### To do
Each line containing the word "your" must be copied from the material below.
★ ★ ★ ★ ★ ★ ★
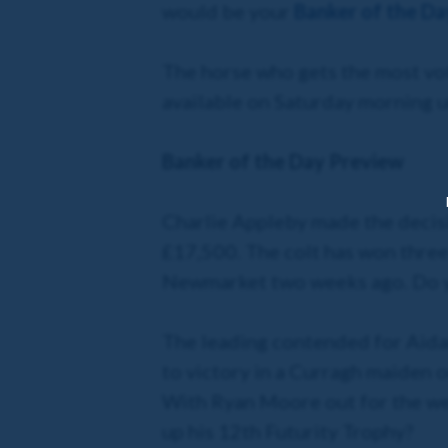
would be your
Banker of the Da
The horse who gets the most vot
available on Saturday morning 
Banker of the Day Preview
Charlie Appleby made the deci
£17,500. The colt has won three
Newmarket two weeks ago. Do you
The leading contended for Aida
to victory in a Curragh maiden 
With Ryan Moore out for the wee
up his 12th Futurity Trophy?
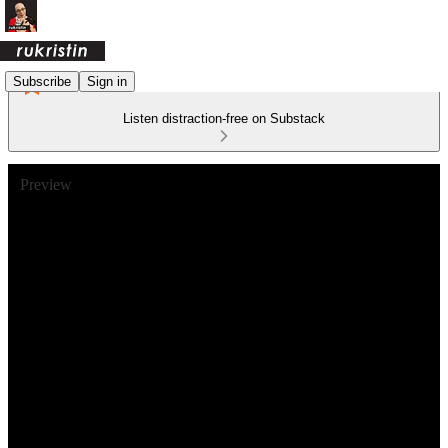
Subscribe
Sign in
Listen distraction-free on Substack
Preview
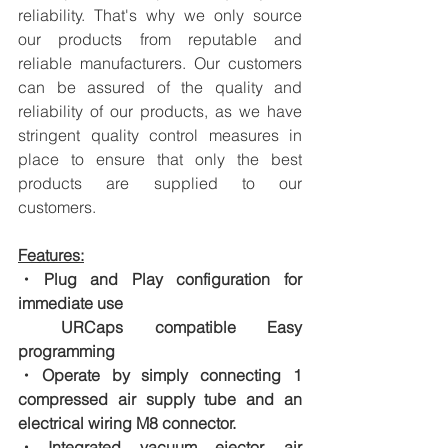
reliability. That's why we only source 
our products from reputable and 
reliable manufacturers. Our customers 
can be assured of the quality and 
reliability of our products, as we have 
stringent quality control measures in 
place to ensure that only the best 
products are supplied to our 
customers.
Features:
・Plug and Play configuration for 
immediate use
　URCaps compatible Easy 
programming
・Operate by simply connecting 1 
compressed air supply tube and an 
electrical wiring M8 connector.
・Integrated vacuum ejector, air 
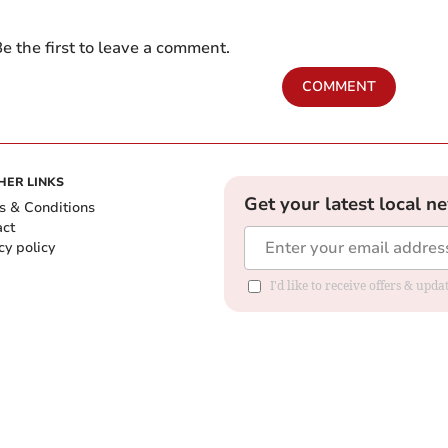
e the first to leave a comment.
COMMENT
HER LINKS
Get your latest local n
s & Conditions
act
cy policy
I'd like to receive offers & up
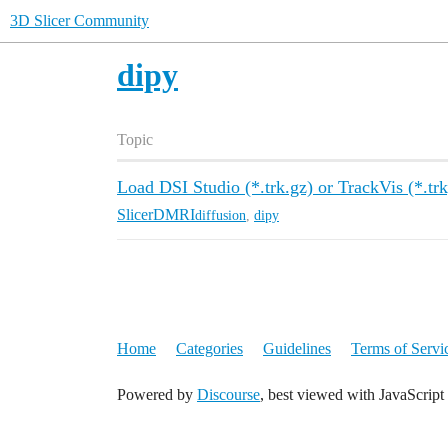
3D Slicer Community
dipy
Topic
Load DSI Studio (*.trk.gz) or TrackVis (*.trk)
SlicerDMRI
diffusion
,
dipy
Home
Categories
Guidelines
Terms of Servi
Powered by
Discourse
, best viewed with JavaScript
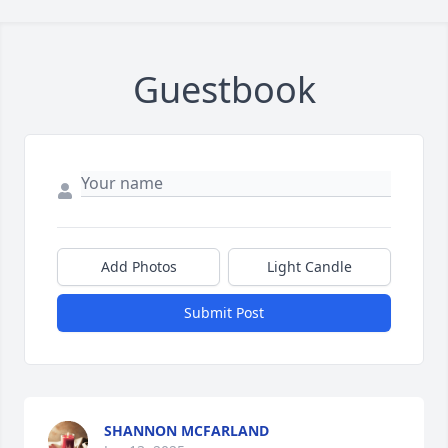
Guestbook
Add Photos
Light Candle
Submit Post
SHANNON MCFARLAND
★ ★ ★ ★ ★ ★ ★
### Expected answer
would be your
Get your latest local n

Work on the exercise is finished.